Problem description ▸ Return each line of the material below exactly. Begin at the first and end on the line with "Lieber per WhatsApp".

Available data ▸
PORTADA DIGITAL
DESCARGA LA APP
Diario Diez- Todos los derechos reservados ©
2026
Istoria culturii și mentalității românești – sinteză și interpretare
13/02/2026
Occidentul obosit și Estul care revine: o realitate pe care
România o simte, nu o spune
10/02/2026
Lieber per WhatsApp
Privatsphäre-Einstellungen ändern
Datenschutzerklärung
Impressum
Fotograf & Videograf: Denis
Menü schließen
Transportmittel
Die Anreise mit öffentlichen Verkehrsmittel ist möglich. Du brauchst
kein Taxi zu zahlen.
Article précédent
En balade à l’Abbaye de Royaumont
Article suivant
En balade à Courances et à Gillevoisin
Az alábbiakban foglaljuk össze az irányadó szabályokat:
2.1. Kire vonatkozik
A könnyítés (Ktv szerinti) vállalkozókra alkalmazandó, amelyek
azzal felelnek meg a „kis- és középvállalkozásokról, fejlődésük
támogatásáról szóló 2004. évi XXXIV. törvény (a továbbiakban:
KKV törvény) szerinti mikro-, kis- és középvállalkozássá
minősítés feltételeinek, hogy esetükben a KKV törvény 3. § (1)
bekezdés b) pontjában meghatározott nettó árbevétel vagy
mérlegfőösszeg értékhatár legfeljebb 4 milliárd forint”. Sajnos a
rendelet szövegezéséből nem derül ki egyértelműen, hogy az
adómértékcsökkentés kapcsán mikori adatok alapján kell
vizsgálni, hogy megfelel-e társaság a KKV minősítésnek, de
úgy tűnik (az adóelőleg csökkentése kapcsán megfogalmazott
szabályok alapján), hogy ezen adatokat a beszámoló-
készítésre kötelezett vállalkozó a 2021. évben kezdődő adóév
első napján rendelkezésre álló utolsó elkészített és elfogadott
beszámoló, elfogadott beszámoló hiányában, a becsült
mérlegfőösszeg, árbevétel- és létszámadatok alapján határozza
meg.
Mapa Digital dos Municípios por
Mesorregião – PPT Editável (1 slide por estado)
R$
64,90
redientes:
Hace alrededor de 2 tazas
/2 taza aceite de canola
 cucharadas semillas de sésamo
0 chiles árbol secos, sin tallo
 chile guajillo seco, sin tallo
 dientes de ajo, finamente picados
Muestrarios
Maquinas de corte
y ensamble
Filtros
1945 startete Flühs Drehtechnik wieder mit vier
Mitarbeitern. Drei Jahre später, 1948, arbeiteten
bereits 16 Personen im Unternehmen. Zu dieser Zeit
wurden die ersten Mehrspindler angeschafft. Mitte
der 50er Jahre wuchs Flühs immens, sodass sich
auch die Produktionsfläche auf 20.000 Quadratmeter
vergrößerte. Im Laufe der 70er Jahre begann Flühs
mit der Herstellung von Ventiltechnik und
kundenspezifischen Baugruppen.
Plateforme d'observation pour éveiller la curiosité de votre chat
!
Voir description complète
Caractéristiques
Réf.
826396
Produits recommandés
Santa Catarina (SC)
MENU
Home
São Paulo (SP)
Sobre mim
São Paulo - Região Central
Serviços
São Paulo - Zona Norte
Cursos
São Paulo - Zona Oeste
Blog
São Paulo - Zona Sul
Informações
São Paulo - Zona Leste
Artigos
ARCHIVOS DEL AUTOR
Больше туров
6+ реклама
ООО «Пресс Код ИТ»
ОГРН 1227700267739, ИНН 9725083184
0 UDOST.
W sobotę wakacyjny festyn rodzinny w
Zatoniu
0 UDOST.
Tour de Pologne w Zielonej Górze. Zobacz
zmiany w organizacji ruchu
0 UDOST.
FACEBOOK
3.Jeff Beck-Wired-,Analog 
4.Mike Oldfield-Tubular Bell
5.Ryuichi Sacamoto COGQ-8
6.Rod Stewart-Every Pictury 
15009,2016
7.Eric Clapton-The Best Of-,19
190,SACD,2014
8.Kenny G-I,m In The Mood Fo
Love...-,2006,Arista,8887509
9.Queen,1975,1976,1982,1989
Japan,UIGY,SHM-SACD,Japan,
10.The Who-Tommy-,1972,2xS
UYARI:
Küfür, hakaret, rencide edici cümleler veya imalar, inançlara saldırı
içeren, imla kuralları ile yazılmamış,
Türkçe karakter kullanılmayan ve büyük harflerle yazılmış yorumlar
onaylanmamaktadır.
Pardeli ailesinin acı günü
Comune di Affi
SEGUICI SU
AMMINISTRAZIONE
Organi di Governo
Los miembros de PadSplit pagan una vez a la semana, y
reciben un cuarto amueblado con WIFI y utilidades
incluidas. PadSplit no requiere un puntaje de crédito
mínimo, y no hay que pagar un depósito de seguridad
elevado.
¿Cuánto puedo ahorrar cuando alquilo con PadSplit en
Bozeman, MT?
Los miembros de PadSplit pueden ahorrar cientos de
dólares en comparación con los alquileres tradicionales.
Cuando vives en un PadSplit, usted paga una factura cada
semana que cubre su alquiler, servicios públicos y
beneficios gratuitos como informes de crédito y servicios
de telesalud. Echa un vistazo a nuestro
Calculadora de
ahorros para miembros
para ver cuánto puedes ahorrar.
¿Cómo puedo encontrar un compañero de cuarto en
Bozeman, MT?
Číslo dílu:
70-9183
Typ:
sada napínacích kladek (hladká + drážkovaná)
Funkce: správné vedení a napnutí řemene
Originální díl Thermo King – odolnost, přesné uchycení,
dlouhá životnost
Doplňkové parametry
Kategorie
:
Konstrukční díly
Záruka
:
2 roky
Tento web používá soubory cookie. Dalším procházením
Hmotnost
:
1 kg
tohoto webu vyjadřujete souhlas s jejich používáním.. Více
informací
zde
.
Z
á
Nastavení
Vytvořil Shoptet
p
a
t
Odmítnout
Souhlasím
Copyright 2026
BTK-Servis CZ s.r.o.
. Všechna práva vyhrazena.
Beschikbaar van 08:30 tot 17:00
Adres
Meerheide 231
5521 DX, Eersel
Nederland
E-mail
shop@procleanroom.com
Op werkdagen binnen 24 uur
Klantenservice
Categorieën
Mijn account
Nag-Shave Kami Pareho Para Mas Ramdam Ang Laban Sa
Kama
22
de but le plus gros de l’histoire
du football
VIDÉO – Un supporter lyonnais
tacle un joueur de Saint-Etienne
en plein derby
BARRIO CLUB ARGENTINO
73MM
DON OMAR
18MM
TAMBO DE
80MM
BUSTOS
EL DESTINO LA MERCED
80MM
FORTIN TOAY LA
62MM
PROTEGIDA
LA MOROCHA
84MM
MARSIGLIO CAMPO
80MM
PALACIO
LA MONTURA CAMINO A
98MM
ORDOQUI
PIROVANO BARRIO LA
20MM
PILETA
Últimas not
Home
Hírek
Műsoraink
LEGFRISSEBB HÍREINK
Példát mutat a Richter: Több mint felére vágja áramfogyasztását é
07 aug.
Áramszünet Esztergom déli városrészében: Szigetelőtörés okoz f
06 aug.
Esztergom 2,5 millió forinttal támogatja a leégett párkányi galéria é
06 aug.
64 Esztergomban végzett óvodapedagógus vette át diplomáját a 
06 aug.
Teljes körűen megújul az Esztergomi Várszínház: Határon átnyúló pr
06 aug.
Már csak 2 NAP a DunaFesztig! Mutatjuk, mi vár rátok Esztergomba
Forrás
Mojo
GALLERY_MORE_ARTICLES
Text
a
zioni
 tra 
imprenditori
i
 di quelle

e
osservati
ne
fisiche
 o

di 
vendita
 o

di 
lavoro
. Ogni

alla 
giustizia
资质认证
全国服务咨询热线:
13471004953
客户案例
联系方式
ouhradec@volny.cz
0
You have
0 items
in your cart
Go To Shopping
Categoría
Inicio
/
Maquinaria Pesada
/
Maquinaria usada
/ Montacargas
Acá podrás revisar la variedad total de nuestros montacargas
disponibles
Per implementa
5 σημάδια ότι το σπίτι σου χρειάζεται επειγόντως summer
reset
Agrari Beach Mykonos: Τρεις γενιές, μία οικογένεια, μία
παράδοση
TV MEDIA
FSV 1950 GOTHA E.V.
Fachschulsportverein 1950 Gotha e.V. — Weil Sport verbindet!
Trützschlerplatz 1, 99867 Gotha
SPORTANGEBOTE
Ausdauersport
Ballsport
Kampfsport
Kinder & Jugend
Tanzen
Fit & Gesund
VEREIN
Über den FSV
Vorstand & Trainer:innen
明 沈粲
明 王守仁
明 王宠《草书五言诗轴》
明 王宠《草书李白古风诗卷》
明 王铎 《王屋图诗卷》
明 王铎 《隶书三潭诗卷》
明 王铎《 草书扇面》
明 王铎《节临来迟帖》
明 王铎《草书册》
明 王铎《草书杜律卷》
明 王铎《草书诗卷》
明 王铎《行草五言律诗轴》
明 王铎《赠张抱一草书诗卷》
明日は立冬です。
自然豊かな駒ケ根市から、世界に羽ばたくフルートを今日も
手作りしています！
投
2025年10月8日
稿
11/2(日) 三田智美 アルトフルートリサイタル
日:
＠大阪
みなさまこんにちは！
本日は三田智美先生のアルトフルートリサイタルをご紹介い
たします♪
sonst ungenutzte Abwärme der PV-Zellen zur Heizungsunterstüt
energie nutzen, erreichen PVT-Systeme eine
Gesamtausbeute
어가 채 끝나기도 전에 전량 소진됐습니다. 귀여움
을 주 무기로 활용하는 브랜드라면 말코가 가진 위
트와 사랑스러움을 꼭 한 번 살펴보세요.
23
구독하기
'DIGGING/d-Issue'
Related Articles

Answer for this exercise ▸
PORTADA DIGITAL
DESCARGA LA APP
Diario Diez- Todos los derechos reservados ©
2026
Istoria culturii și mentalității românești – sinteză și interpretare
13/02/2026
Occidentul obosit și Estul care revine: o realitate pe care
România o simte, nu o spune
10/02/2026
Lieber per WhatsApp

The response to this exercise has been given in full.